◆ **Activity**:
Copy every line of the records below that holds the word "výkonu".

(Saved entries)
>>>>

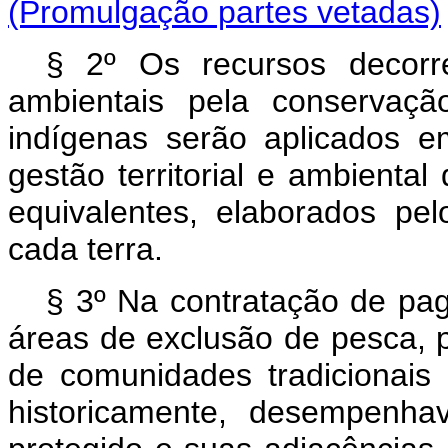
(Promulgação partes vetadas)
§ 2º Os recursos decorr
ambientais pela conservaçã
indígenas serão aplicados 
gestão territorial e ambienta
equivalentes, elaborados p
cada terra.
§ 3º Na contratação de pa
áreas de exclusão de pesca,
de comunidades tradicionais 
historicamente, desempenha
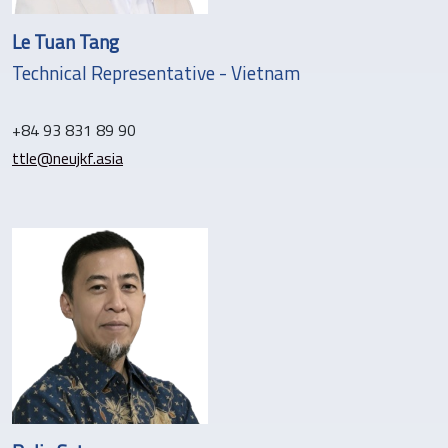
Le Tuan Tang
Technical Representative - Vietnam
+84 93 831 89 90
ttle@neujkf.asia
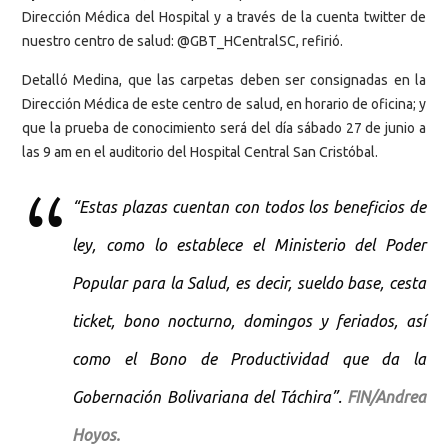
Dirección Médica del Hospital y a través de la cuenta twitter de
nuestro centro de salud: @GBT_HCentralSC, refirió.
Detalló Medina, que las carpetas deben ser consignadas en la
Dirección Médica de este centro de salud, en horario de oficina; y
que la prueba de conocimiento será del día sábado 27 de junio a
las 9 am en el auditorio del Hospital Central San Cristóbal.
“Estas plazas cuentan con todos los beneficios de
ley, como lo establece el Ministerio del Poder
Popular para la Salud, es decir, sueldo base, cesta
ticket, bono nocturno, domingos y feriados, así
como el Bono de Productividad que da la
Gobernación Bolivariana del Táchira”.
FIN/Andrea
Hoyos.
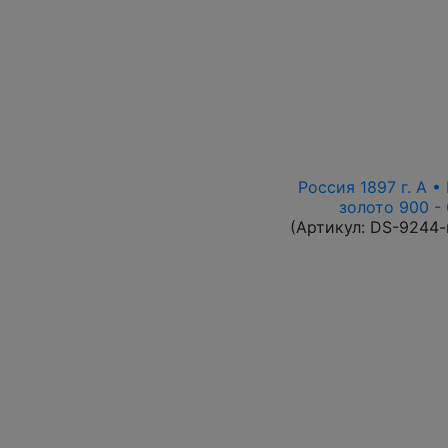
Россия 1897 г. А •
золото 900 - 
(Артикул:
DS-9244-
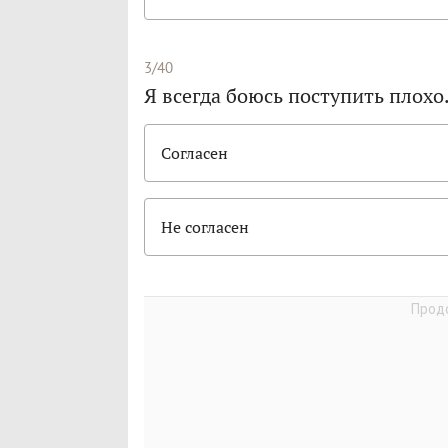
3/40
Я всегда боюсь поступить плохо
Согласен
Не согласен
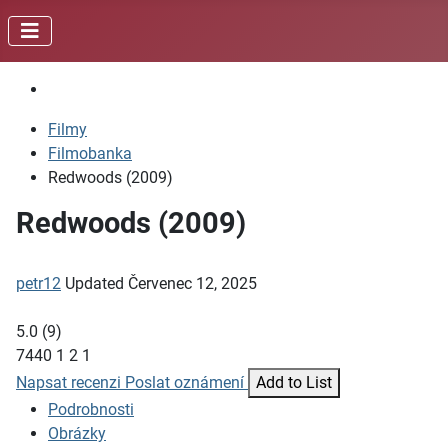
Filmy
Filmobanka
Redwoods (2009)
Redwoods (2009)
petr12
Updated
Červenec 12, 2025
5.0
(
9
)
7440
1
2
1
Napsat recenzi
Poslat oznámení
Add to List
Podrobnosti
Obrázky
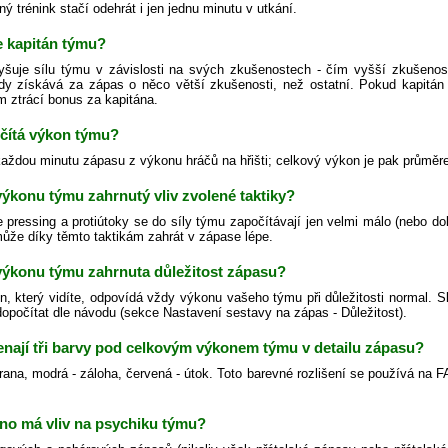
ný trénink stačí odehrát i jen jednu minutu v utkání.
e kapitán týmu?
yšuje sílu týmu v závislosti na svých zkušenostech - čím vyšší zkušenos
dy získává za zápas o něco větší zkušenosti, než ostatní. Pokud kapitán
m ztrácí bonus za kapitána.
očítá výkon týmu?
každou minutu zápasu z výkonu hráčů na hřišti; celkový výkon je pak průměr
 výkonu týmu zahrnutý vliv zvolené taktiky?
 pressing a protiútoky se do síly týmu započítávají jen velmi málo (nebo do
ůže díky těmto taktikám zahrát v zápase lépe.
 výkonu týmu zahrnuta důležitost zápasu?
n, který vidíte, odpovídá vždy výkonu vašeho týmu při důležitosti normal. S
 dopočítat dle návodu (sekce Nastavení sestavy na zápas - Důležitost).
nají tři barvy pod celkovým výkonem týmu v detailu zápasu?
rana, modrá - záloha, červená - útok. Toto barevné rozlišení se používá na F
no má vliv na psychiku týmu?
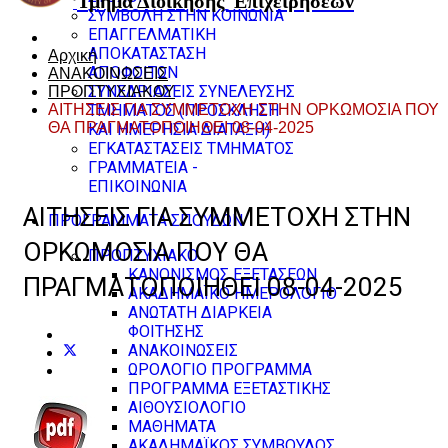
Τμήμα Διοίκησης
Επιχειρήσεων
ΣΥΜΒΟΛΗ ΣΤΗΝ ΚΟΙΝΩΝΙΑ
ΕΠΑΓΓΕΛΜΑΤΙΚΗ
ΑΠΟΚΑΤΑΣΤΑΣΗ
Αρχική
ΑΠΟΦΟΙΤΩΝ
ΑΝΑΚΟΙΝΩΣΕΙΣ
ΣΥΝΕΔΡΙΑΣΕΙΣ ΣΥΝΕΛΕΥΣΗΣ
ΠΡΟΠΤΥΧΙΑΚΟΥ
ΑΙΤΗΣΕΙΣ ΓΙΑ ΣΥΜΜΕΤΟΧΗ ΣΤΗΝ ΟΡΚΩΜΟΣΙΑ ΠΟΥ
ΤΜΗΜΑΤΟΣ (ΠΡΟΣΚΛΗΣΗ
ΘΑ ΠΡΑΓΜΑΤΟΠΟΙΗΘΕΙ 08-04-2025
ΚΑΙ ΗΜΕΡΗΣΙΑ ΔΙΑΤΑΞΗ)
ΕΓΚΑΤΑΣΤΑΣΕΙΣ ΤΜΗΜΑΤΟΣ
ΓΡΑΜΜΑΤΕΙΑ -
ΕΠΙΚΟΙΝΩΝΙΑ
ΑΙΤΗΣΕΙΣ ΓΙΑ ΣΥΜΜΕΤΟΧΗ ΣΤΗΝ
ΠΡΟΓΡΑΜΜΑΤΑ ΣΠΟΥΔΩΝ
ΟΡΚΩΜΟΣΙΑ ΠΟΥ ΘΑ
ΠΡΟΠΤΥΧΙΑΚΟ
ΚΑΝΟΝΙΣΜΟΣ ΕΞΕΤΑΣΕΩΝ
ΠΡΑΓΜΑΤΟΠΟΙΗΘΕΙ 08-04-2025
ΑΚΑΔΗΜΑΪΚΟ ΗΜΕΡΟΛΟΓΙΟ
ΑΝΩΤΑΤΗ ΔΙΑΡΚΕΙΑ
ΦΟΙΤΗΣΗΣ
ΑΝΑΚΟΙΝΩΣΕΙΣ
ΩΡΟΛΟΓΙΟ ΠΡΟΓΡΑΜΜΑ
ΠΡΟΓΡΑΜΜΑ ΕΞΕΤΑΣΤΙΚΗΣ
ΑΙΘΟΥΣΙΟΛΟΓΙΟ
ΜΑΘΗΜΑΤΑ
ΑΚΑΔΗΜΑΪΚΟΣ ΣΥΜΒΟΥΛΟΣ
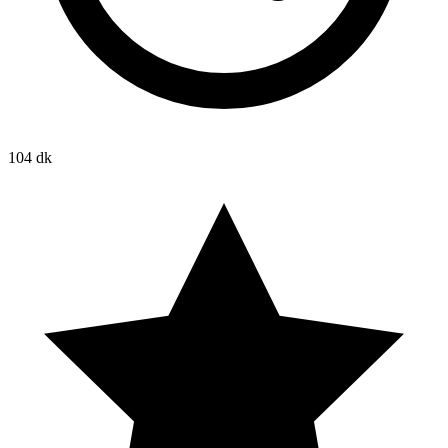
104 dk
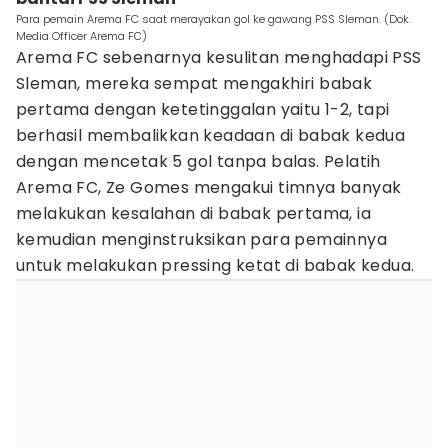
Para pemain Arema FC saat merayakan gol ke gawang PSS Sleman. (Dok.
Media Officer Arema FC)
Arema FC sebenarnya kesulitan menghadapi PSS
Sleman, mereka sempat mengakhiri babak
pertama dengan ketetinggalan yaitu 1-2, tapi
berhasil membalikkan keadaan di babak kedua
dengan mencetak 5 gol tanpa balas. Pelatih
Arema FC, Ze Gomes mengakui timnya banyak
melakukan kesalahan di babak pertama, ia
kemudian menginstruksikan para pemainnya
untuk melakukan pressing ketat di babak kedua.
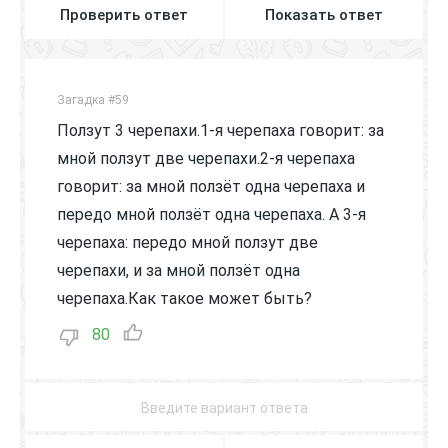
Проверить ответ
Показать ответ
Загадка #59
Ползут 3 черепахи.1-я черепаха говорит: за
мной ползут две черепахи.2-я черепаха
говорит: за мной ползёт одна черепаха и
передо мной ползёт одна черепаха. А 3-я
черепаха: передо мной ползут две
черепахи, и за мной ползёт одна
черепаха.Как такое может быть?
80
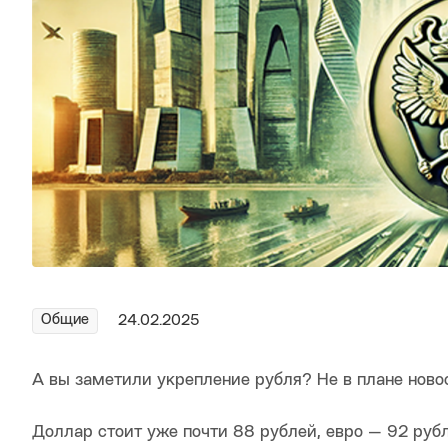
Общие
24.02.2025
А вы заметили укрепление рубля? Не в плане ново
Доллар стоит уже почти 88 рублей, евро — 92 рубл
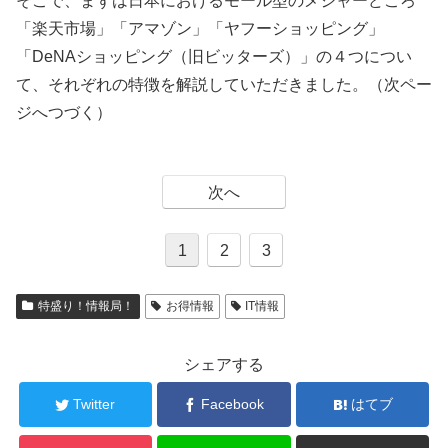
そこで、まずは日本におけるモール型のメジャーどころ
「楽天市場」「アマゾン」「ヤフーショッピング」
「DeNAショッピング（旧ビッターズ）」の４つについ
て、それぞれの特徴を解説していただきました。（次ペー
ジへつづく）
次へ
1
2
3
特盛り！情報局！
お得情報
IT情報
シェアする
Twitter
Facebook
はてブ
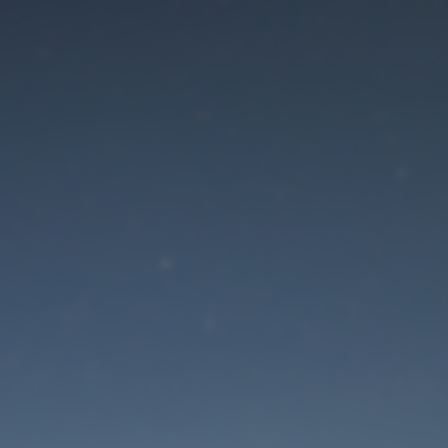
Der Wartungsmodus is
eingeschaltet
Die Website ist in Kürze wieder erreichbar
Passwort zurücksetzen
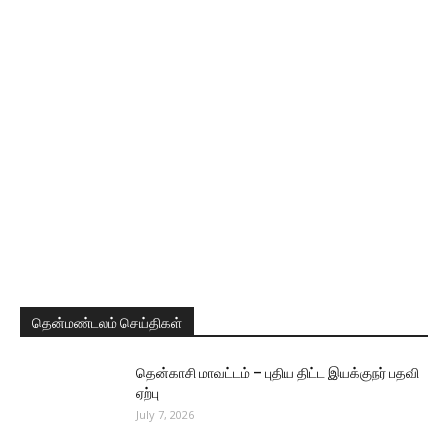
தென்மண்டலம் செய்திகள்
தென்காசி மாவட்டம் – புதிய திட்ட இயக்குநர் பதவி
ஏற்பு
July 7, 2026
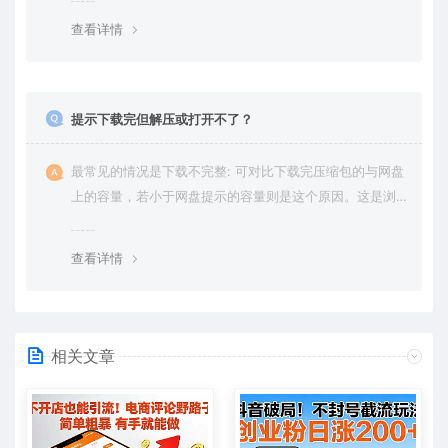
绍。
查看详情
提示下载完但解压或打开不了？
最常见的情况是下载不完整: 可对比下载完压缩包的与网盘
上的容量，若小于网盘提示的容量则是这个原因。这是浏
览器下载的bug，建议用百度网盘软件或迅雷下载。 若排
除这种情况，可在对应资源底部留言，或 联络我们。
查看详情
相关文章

<<<<

◆ **Result for this task**:
každou minutu zápasu z výkonu hráčů na hřišti; celkový výkon je pak průměr
 výkonu týmu zahrnutý vliv zvolené taktiky?
 výkonu týmu zahrnuta důležitost zápasu?
n, který vidíte, odpovídá vždy výkonu vašeho týmu při důležitosti normal. S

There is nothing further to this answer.